As provided by Florida law, buyers or sellers may cancel or rescind a real estate contract without facing a penalty. However, it is possible only under certain circumstances.

For instance, state law provides a 15-day rescission period to buyers involved in contracts for residential condos (Fla. Sta. §718.503 (1)). Within 15 days, the buyer can review all transaction-related documents and double-check its terms, and then cancel the contract if necessary.

In this context, some people may ask themselves whether there is a buyers’ remorse law in Florida. In fact, state law provides a “cooling off rule” by which consumers are entitled to a three-day rescission period if they sign a contract for services to be rendered continuously in the future.

Also, buyers are entitled to cancel a contract for future services if they can no longer receive the services, or the services are no longer available as they were offered originally.

Nonetheless, the scope of the “cooling-off rule” is limited, as it applies only to home solicitation sales (i.e., “door-to-door sales”). Plus, the scope of this law does not encompass the sales of real estate properties, insurance, securities, or artwork sold at fairs and other public places.

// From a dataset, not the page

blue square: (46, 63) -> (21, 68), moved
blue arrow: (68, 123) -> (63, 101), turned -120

How Long Do You Have to Back out of a Real Estate Contract in Florida? – Contract Rescission

Depending on the case, it may be possible to rescind a real estate contract in Florida. As provided by Florida case law, once a contract rescission occurs, the contract is considered “unmade” under the law.

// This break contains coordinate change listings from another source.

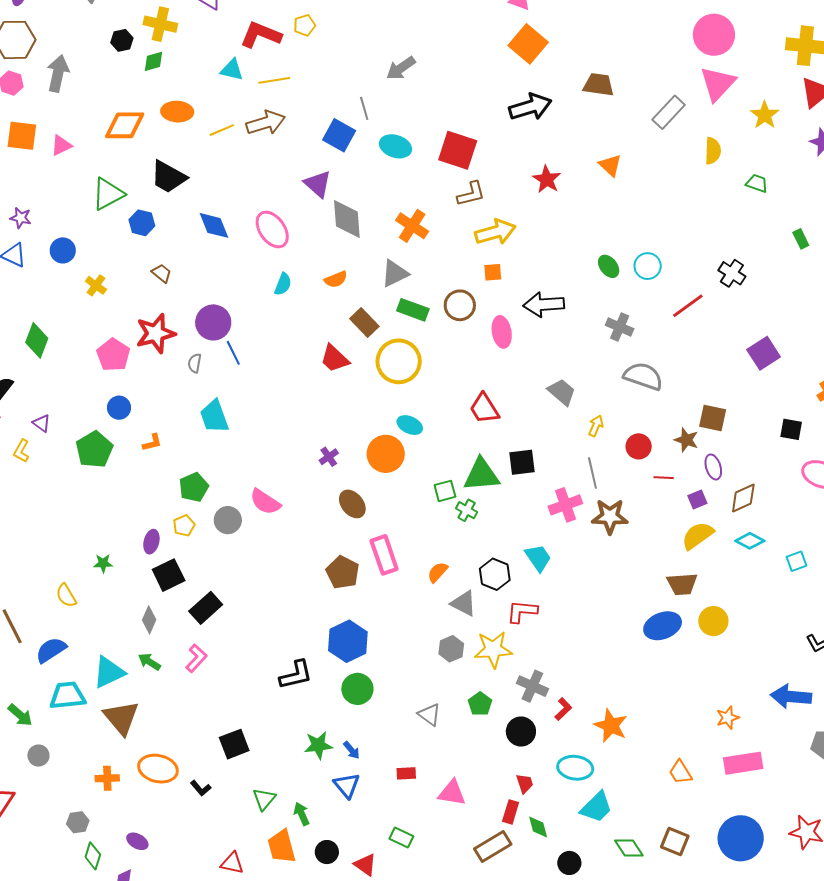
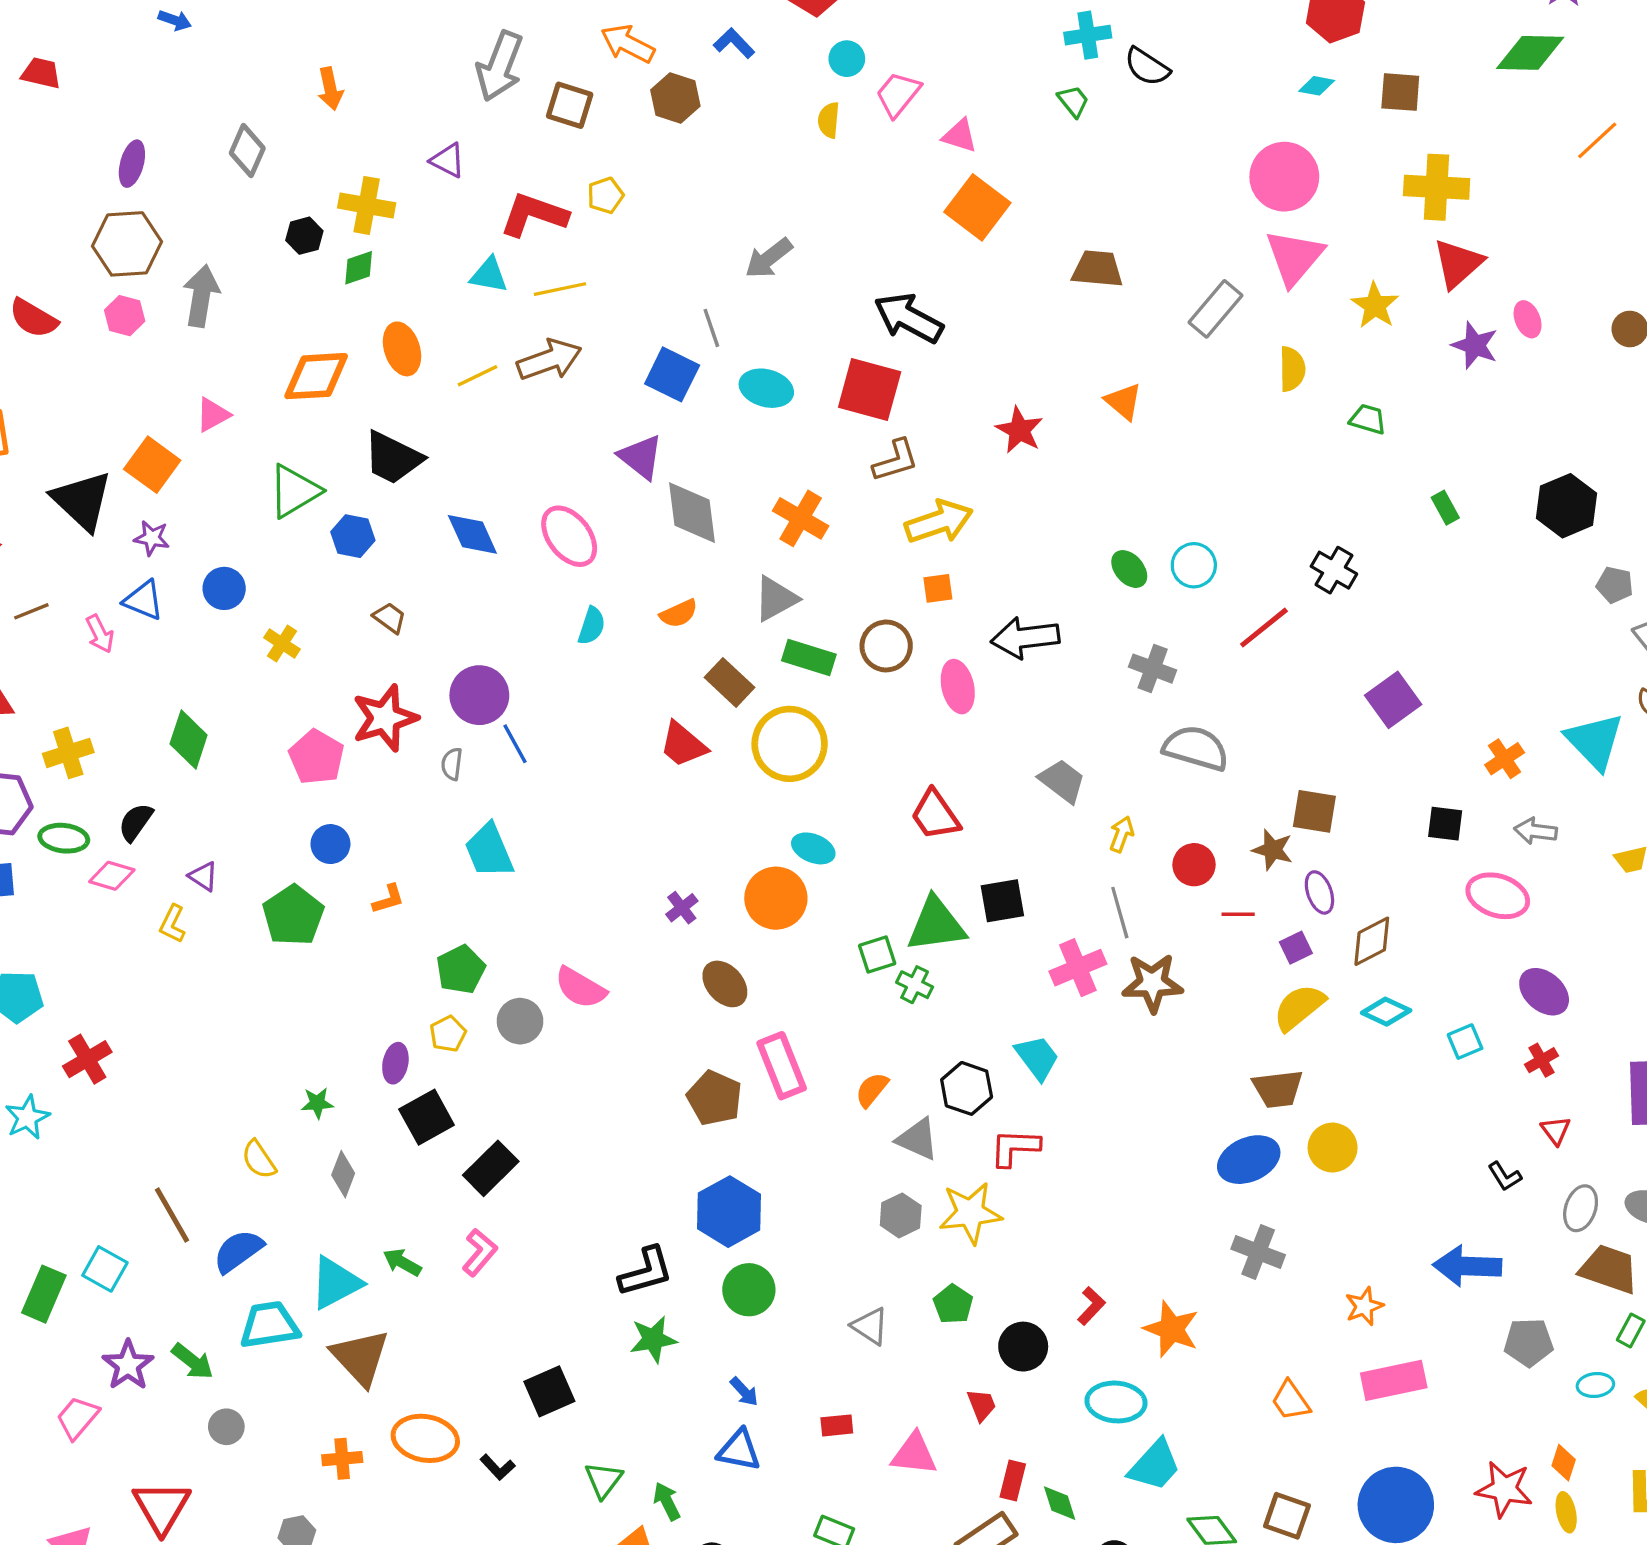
black arrow: (530, 107) -> (909, 318), moved, turned -132
orange ellipse: (177, 112) -> (402, 349), turned 72
orange square: (22, 136) -> (152, 465), moved, turned 32
gray diamond: (149, 620) -> (343, 1174), moved
gray cross: (532, 686) -> (1258, 1252), moved
green star: (318, 745) -> (653, 1339), moved
red trapezoid: (525, 783) -> (981, 1405), moved
blue triangle: (347, 785) -> (739, 1450), turned -36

The first step to determine whether it is possible to rescind a contract is to search for specific provisions within the contract’s provisions. In Florida, several contracts outline the exact cases that will permit the contractual rescission.

A common provision in real estate contracts that may leave room for rescission is “Force Majeure.” Under “Force Majeure,” one of the parties to a contract is not required to satisfy the contract when performance is disrupted, delayed, or prevented by circumstances beyond their control.

Examples of situations that may trigger “Force Majeure” include natural disasters (i.e., hurricanes, floods, fire, earthquakes, etc.), extreme weather, and acts of terrorism. Ultimately, each contract has different provisions, so make sure it is crucial to consult with an expert attorney before using “Force Majeure” as a ground to rescind a contract.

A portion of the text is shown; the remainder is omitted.